● What is required: Across the entries below, tally every line that holds the string "Estate" and reply with the number only.

Dataset entries:
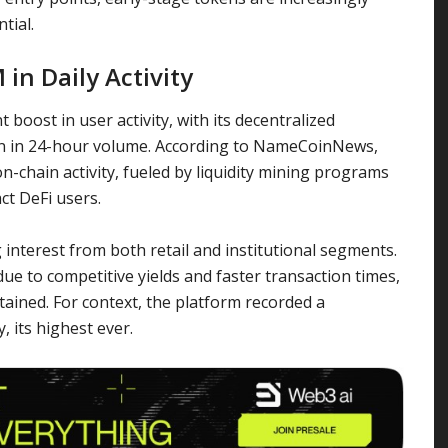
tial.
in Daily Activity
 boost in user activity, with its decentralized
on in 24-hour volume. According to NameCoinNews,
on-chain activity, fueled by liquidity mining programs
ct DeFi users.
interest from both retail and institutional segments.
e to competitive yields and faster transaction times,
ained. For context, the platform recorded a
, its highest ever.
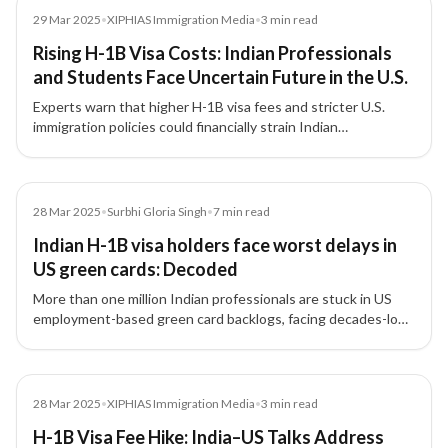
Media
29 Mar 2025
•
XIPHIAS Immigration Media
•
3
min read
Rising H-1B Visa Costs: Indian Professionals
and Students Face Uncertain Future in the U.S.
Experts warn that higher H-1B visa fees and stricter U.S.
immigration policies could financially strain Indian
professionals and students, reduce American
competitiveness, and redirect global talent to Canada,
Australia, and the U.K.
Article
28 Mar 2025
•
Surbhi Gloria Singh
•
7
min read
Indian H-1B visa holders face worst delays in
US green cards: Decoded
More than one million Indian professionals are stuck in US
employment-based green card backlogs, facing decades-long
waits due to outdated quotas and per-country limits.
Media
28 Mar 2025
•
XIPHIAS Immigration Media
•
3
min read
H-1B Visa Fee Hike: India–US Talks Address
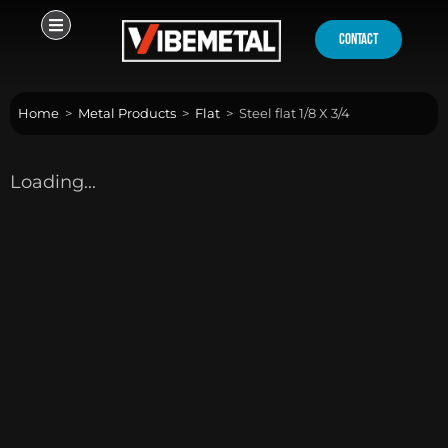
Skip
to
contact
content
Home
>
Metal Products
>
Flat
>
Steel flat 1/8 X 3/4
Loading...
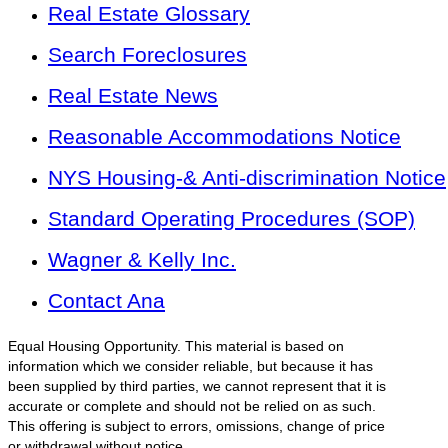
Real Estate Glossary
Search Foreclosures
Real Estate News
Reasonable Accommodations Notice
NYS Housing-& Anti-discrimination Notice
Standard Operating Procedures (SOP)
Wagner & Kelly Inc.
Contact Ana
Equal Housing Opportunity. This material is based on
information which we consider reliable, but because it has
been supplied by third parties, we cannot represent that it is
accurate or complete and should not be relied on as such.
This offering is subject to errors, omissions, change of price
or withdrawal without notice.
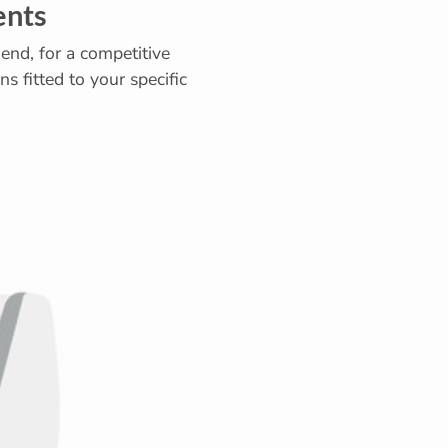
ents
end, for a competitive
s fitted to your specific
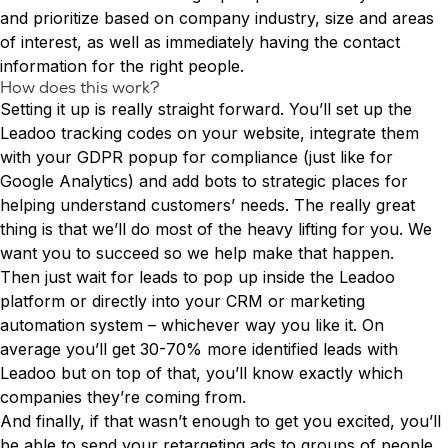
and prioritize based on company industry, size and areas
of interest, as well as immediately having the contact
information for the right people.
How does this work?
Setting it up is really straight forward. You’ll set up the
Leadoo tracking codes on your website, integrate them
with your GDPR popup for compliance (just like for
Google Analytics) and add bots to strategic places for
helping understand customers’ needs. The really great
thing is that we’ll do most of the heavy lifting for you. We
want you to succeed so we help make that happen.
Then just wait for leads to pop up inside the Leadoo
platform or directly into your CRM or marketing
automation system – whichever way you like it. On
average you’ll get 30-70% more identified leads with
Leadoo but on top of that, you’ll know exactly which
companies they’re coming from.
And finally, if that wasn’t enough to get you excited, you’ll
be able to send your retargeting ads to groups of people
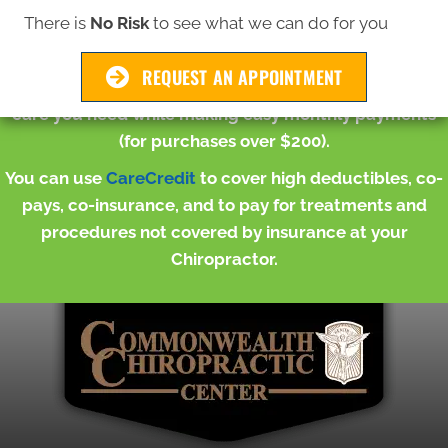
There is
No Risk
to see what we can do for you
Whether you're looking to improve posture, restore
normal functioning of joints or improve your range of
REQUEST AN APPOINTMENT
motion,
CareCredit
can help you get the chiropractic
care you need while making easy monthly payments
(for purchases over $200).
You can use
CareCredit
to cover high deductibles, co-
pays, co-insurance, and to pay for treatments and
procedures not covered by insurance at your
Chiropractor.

● Completed task: 2